Lecture 10

Last lecture, we took our first look at Mutex’s, and how we could prevent certain race conditions without necessarily needing to be in a sequential consistency memory model. With locks, we saw a way of ensuring that mutliple threads would not be able to access a shared resource at the same time as other threads, leading to data races and unpredictable behaviour. Now, we dive deeper and take a look at monitors (not the one on your desk : D)

Monitors

In operating system design, a monitor is a high-level synchronization construct that provides a way to control access to shared resources within a concurrent program. The concept of monitors was introduced by Per Brinch Hansen in the 1970s as a means of simplifying concurrent programming and managing the coordination between multiple processes or threads.

Monitors are a programming language construct (a practice/convention)
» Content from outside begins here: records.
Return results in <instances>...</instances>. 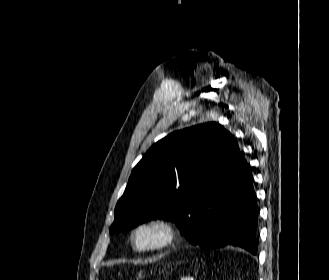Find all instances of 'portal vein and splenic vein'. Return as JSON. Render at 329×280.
Returning <instances> with one entry per match:
<instances>
[{
  "instance_id": "18ae733b",
  "label": "portal vein and splenic vein",
  "mask_w": 329,
  "mask_h": 280,
  "mask_svg": "<svg viewBox=\"0 0 329 280\" xmlns=\"http://www.w3.org/2000/svg\"><path fill=\"white\" fill-rule=\"evenodd\" d=\"M185 280H193L192 278H186Z\"/></svg>"
}]
</instances>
essentially, it is a class where only one procedure executes at a time
possibly less error prone than raw mutexes, but less flexible too. Below is an example:

monitor monitor-name {
    // Shared variable declarations
 
    procedure P1 (...) {
        // Procedure P1 code
        ...
    }
 
    // ... Additional procedures
 
    procedure Pn (...) {
        // Procedure Pn code
        ...
    }
 
    Initialization code (..) {
        // Initialization code
        ...
    }
}

Can implement a mutex with a monitor or vice versa.
- But monitor alone doesn’t give you condition variables.
- Need some other way to interact with scheduler.
- Use conditions, which are essentially condition variables.

So, how are Monitor’s implemented? They are often implemented via the things we have learned so far:

Mutex (lock): used for mutual exclusion — low-level synchronization primitive that ensures only one thread can hold associated lock at a time. The mutex is used to protect access to the shared data or critical section within the monitor.
Condition Variables: Monitors include condition variables, which allow threads to wait for a specific condition to be satisfied.
Entry Queue: Monitors maintain an entry queue associated with the mutex. This queue contains threads waiting to acquire the monitor lock and enter the critical section.

Consider the following visual:

Consider the following sequence of events:

Thread Waiting on a Condition:
- A thread, let’s call it Thread A, enters the monitor and finds that a certain condition is not currently true (e.g., a shared variable has not reached a desired value).
Release the Monitor Lock and Wait:
- Thread A releases the monitor lock and enters the condition queue associated with the condition it’s waiting for.
Other Threads May Execute:
- While Thread A is waiting in the condition queue, other threads may execute procedures within the monitor, potentially changing the shared state.
Signal or Broadcast:
- Eventually, another thread (Thread B) might execute a procedure that makes the condition Thread A is waiting for true. Thread B then signals or broadcasts on the condition variable associated with the condition.
Thread A Wakes Up:
- Thread A, which was waiting in the condition queue, wakes up and moves from the condition queue to the entry queue. It is still waiting to acquire the monitor lock.
Acquire the Monitor Lock:
- When the monitor lock becomes available (for example, if another thread holding the lock releases it), Thread A acquires the monitor lock and moves from the entry queue to the critical section.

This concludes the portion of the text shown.